In molti hanno rivisto fantasmi del passato riapparire, altri temono che sia il presente a creare problemi e l'Economist, sinistramente, titolo su "Il conto che potrebbe spaccare l'Europa". Il conto è quello della crisi finanziaria che ha travolto le banche nell'Est e che coinvolge anche gli Stati centro-orientali e il loro default.

L'Ungheria aveva chiesto che già al Consiglio di oggi venissero decisi aiuti per questi Paesi ed aveva proposto un pacchetto da 180 miliardi di euro. Ma la presidenza di turno, nelle mani della Repubblica Ceca, venerdì ha negato che il Consiglio di oggi possa prendere decisioni in questo senso.

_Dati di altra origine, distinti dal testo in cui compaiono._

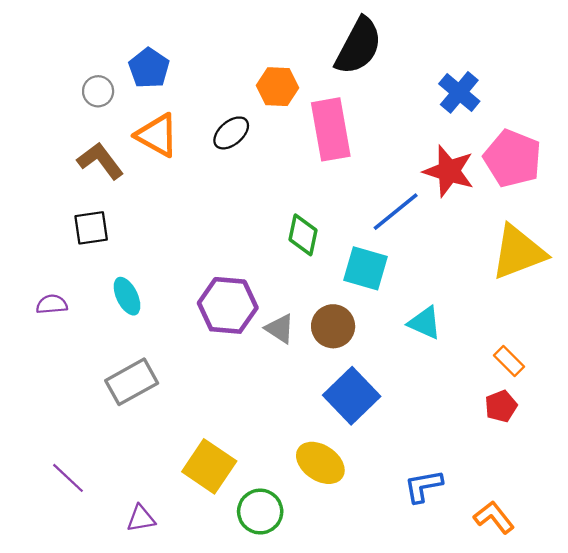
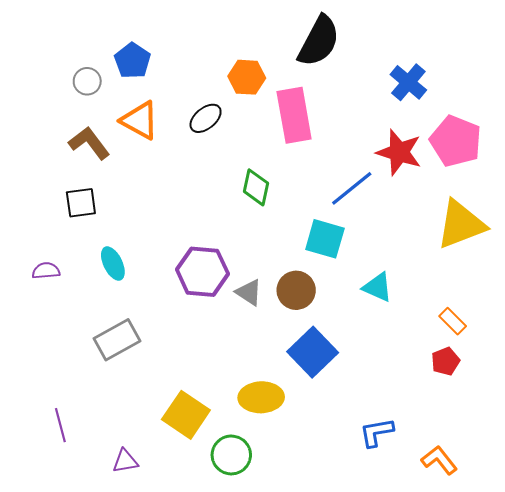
green diamond: (303, 235) -> (256, 187), moved
yellow ellipse: (320, 463) -> (261, 397), moved, turned -36
purple line: (68, 478) -> (60, 425), turned 32

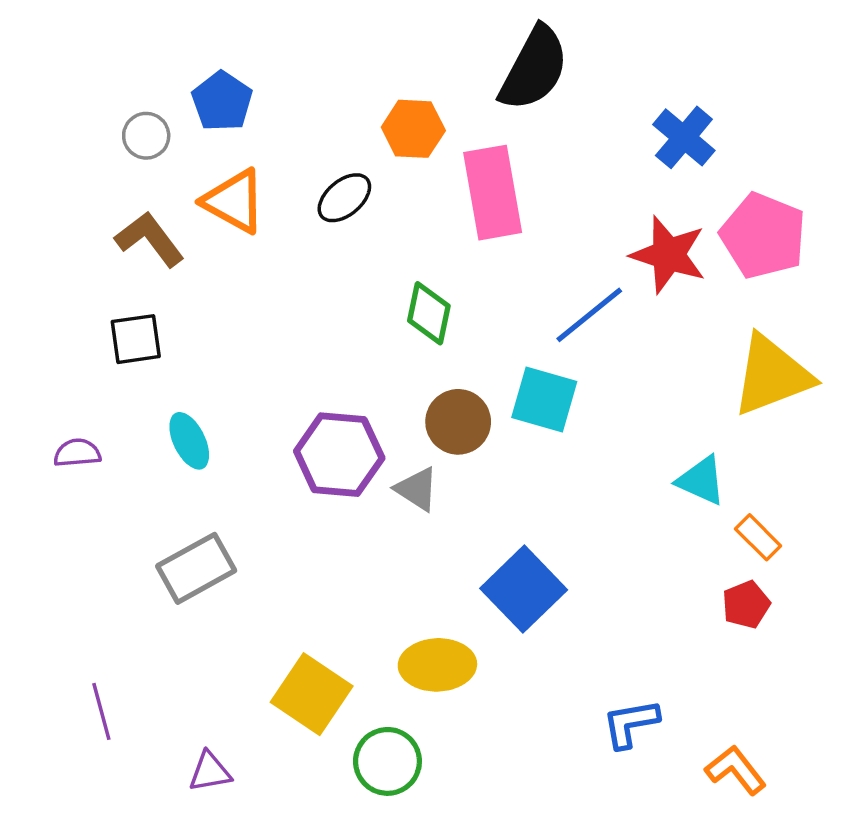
cyan triangle: (377, 287) -> (701, 480), moved
brown circle: (296, 290) -> (458, 422), moved

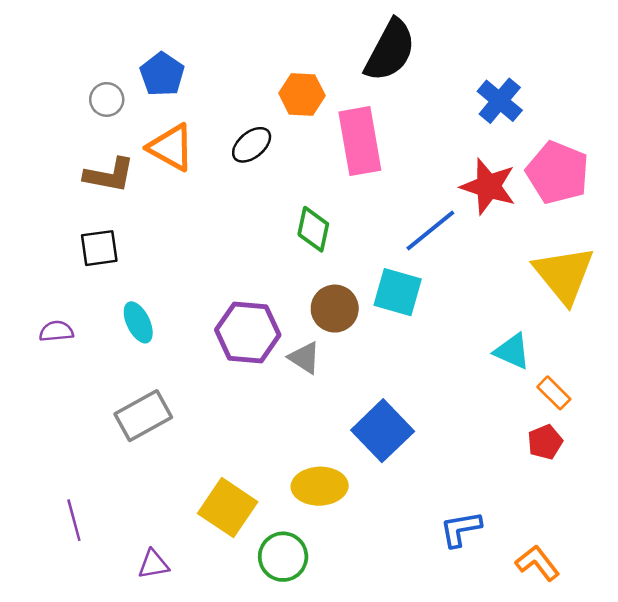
brown L-shape: (150, 239) -> (109, 175), turned 138
yellow triangle: (772, 375) -> (564, 275), turned -48

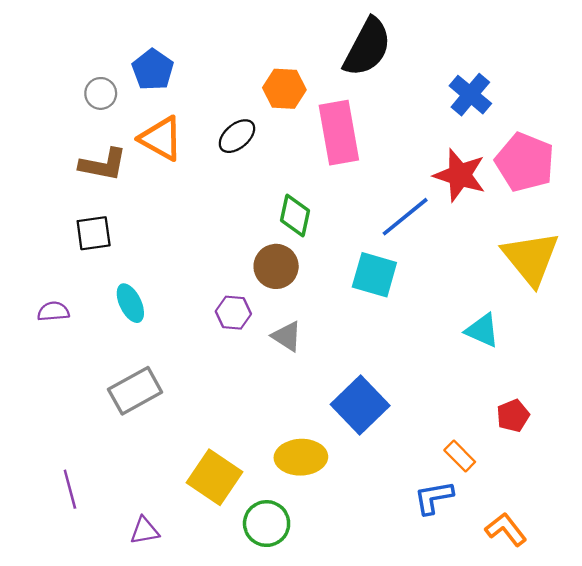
brown circle: (335, 309) -> (276, 266), moved
purple hexagon: (248, 332) -> (233, 313), size x0.6
orange rectangle: (554, 393) -> (460, 456), moved

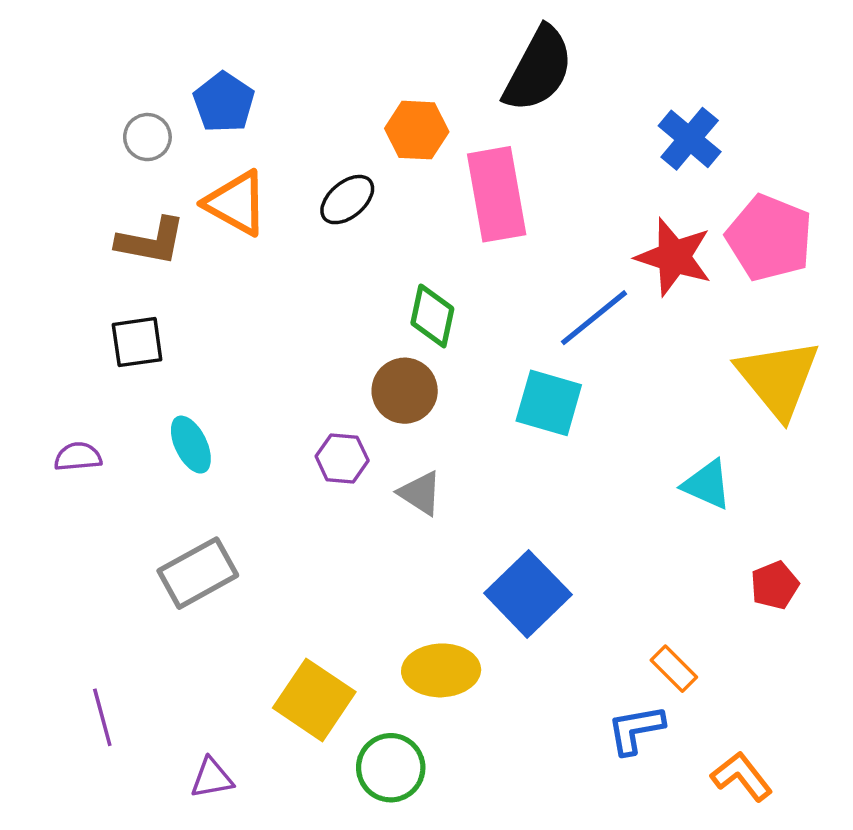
red pentagon: (513, 416) -> (775, 585), moved

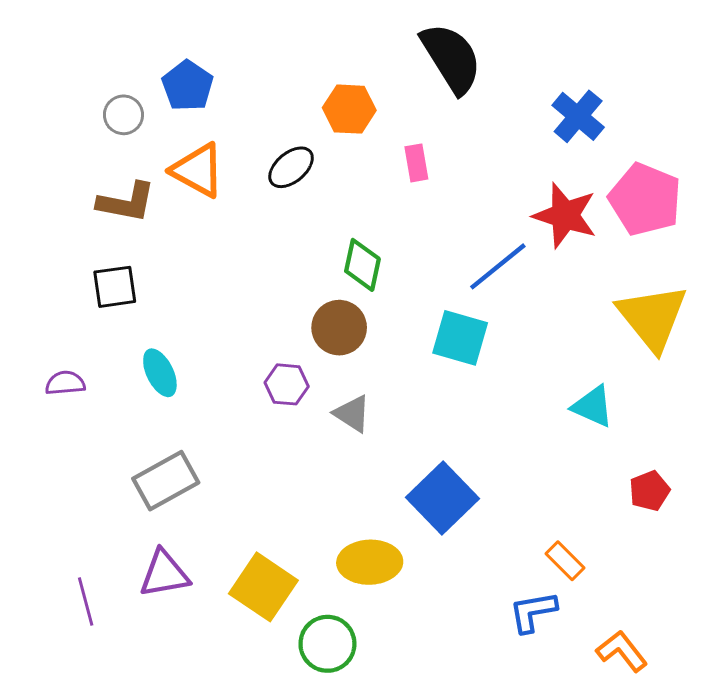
black semicircle: (538, 69) -> (451, 58), turned -60
pink rectangle: (497, 194) -> (416, 163), size x0.5
purple triangle: (212, 778) -> (164, 574), moved, size x1.4

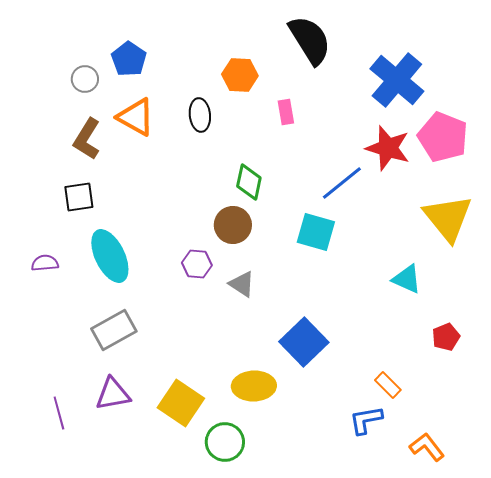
blue cross: (578, 116) -> (397, 80), size x1.5
black ellipse: (291, 167) -> (200, 115), turned -56
brown L-shape: (126, 202) -> (87, 139), turned 111
cyan ellipse: (160, 373) -> (110, 256), size x1.6

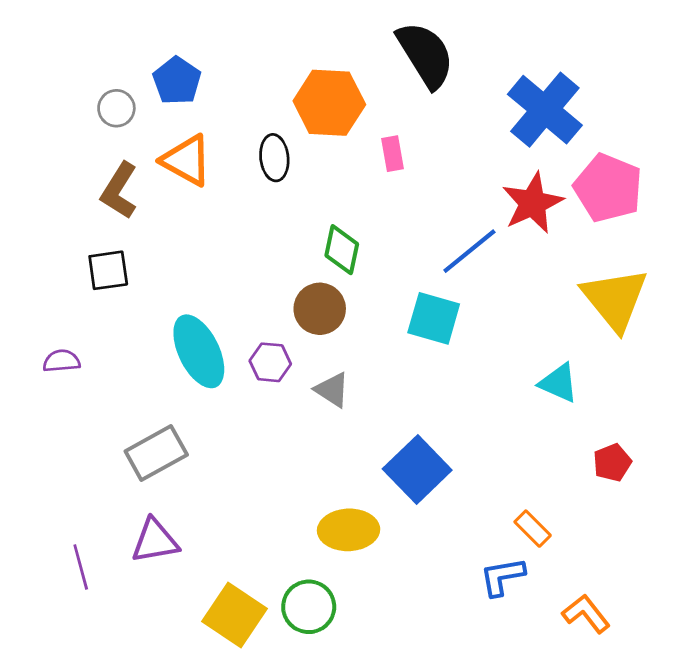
orange hexagon: (240, 75) -> (329, 103), size x1.4
red star: (388, 148) -> (533, 203), turned 30
cyan ellipse: (110, 256) -> (199, 351), moved
yellow square: (181, 403) -> (235, 615), moved

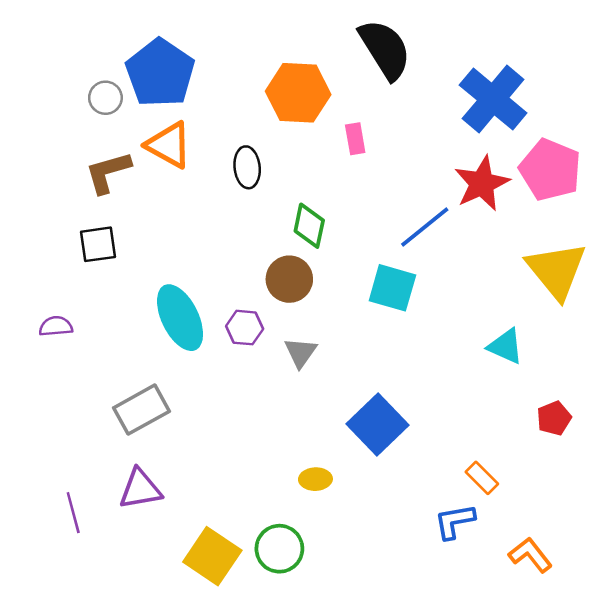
blue pentagon: (177, 81) -> (160, 73), size x1.6
black ellipse: (274, 158) -> (247, 167), moved
brown L-shape: (119, 191) -> (108, 172), turned 42
gray triangle: (332, 390) -> (301, 352), turned 32
yellow ellipse: (349, 530) -> (315, 479), size x0.6

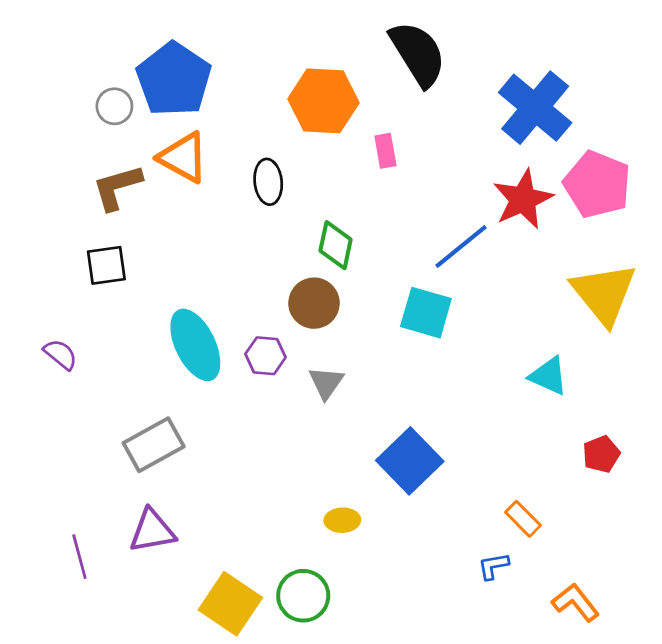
purple semicircle: (56, 326) -> (61, 354), turned 44
blue L-shape: (455, 521) -> (493, 566), size x0.7

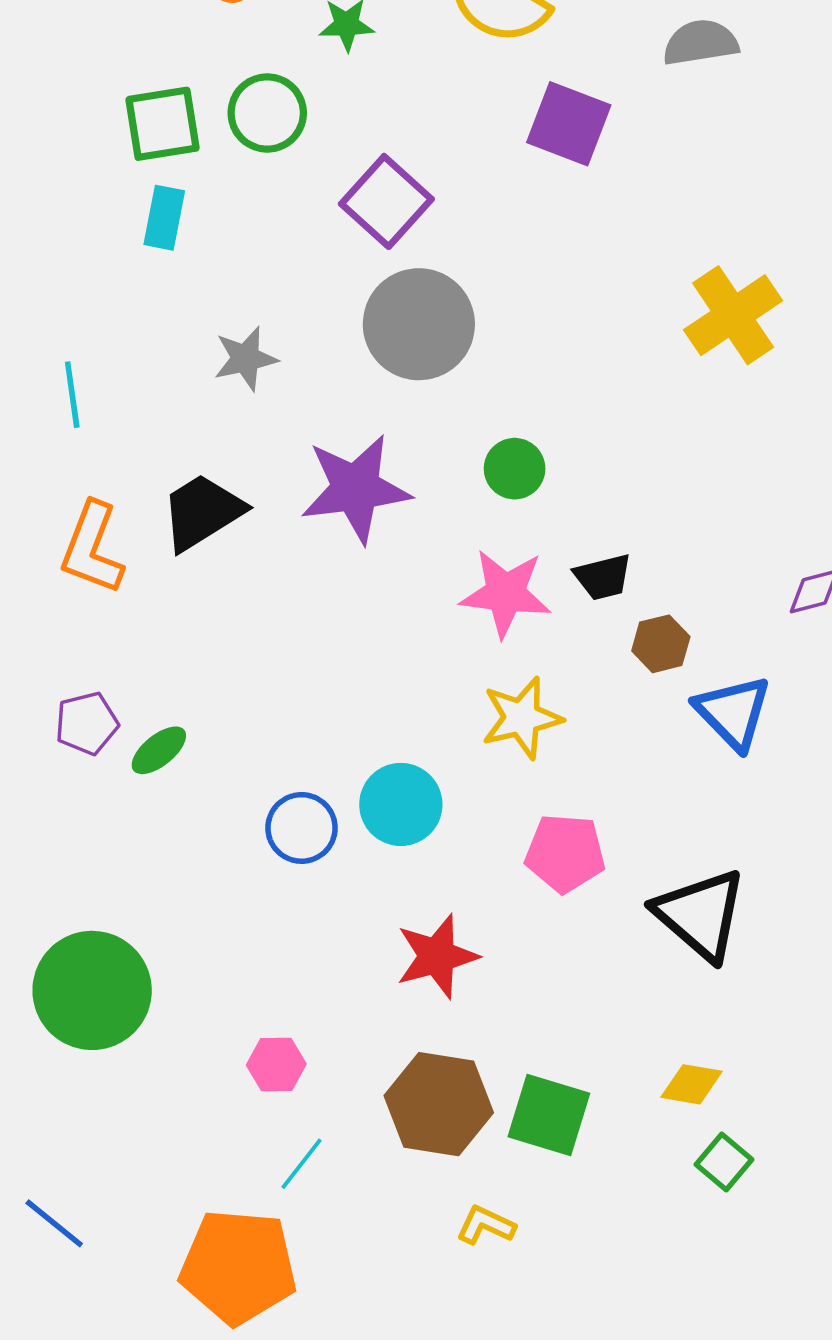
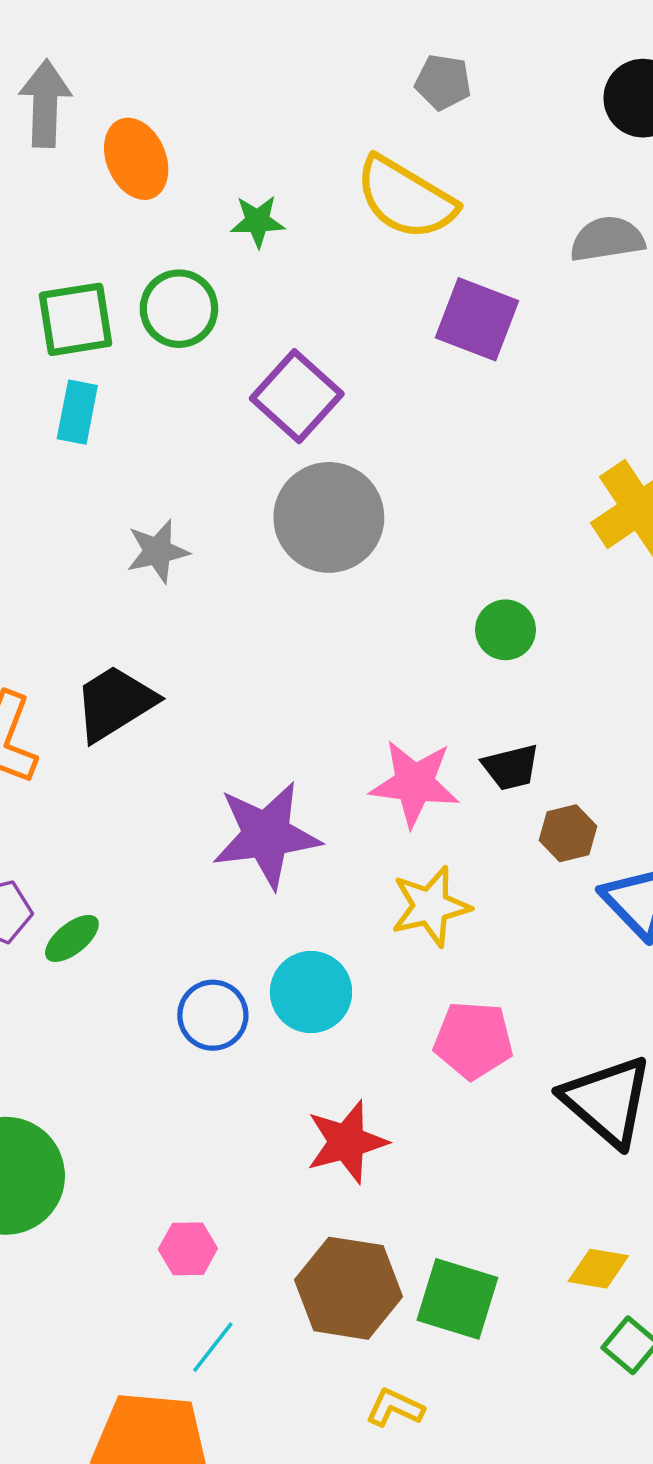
green circle: (515, 469) -> (505, 630), moved
purple star: (356, 489) -> (266, 835), moved

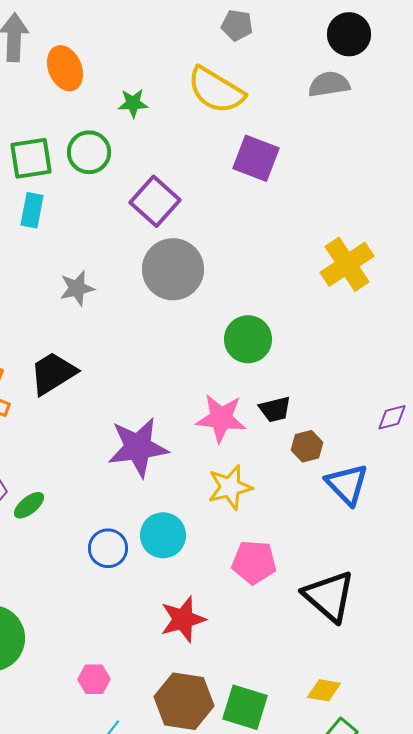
gray semicircle: (607, 239) -> (329, 84), moved
green circle: (505, 630) -> (248, 339), moved, size x1.4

Così il rischio della riunione di oggi è solo quello di presentare un'Europa paralizzata dalla divisioni interne: la prudenza della Germania, l'insistenza di Italia e Francia per decisioni sulla definizione degli aiuti di Stato allargando i vincoli attuali e per aiuti alle industrie nazionali per non perdere concorrenza rispetto a quelle americane sostenute dal piano Obama, la Gran Bretagna concentrata sul G20 di Londra, le nuove economie dell'Est che pressate dalla crisi chiedono procedure più snelle per l'ingresso nell'area dell'euro.

Ma su ciascuna delle questioni che potrebbero essere affrontate oggi non c'è consenso nell'Unione.

E Marco Annunziata, analista di Unicredit, commenta: "Tutto questo è terribilmente imbarazzante per i leader dell'Europa che hanno passato i primi 12 mesi della crisi a congratularsi per la supposta maggiore invulnerabilità delle proprie economie".